CalSTRS, the big teachers pension fund in California, said it will vote against Kinder Morgan‘s $23 billion takeover of El Paso Corp, writes Reuters. The pension fund cites the deal’s lack of transparency and apparent conflicts of interest as its reason for not supporting the deal.
Reuters – CalSTRS, the big teachers pension fund in California, said it will vote against Kinder Morgan Inc’s roughly $23 billion takeover of El Paso Corp , criticizing the deal’s lack of transparency and apparent conflicts of interest.
The California State Teachers Retirement System said it would vote its approximately 2.8 million shares of El Paso stock against the merger. El Paso has about 773 million shares outstanding, according to Thomson Reuters data.
“We have concerns with the lack of transparency and the apparent conflicts of interest that have surrounded the share appraisal process and we believe that shareholders may not receive full value for their shares should this transaction, as currently structured, be consummated,” a CalSTRS spokesman said.
A shareholder group sued in January to stop the deal, arguing that El Paso adviser Goldman Sachs Group Inc and El Paso Chief Executive Douglas Foshee had vested interests in holding down the price for the company.
Goldman Sachs advised El Paso on the deal but also owns a sizable stake in acquirer Kinder Morgan through its private equity arm.
A Delaware judge called the negotiating process “disturbing” in a ruling last week, but refused to block the acquisition, saying shareholders should decide for themselves if they want to accept the deal.
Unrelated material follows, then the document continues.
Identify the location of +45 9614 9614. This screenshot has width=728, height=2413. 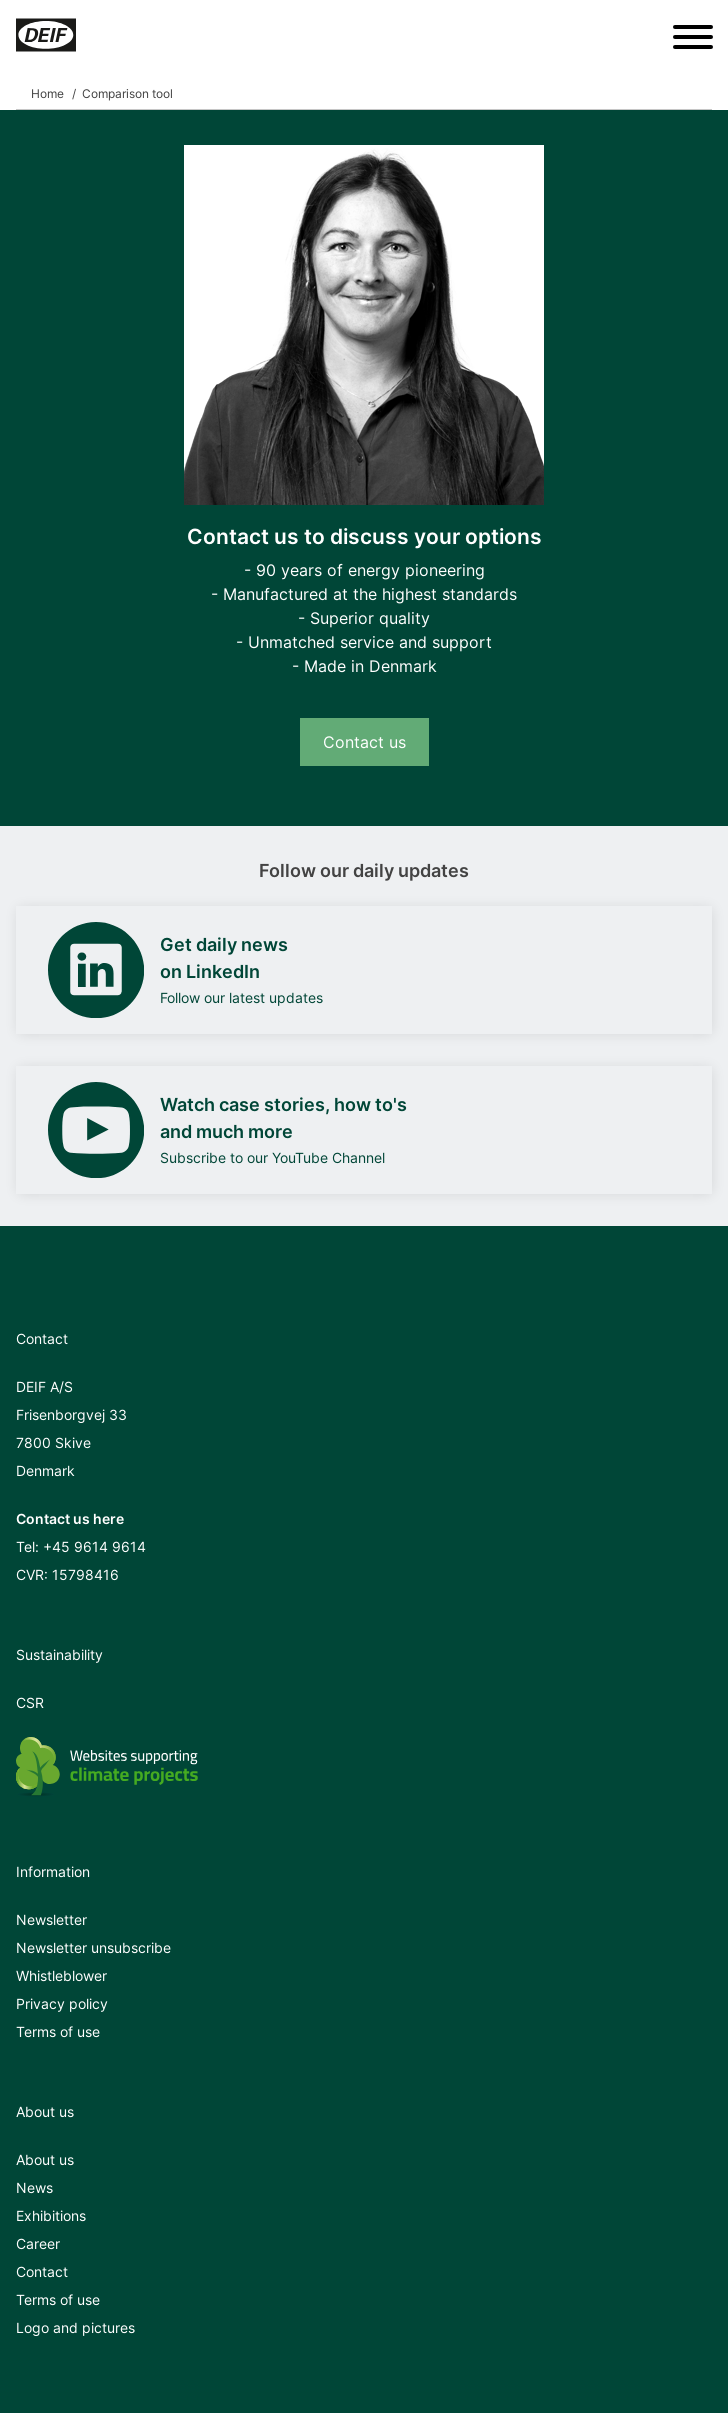
(94, 1546).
El Paso delayed a planned vote on the deal after the ruling, moving the meeting at which shareholders will vote on the deal to Friday from Tuesday.
While shareholders can still change their votes before the meeting, the company said on Monday that about 70 percent of its outstanding shares had already been voted as of March 2. More than 98.5 percent of those shares were voted in favor of the deal, El Paso said.
The company needs a majority of the votes cast in order to receive shareholder approval of the sale.
The deal was worth around $21 billion at the time it was announced in October, but the value of the proposed tie-up has risen, along with Kinder Morgan’s stock price, since then.
El Paso shares closed up 1.2 percent at $28.42 and Kinder Morgan closed up 2.7 percent at $36.30, both on the New York Stock Exchange on Wednesday.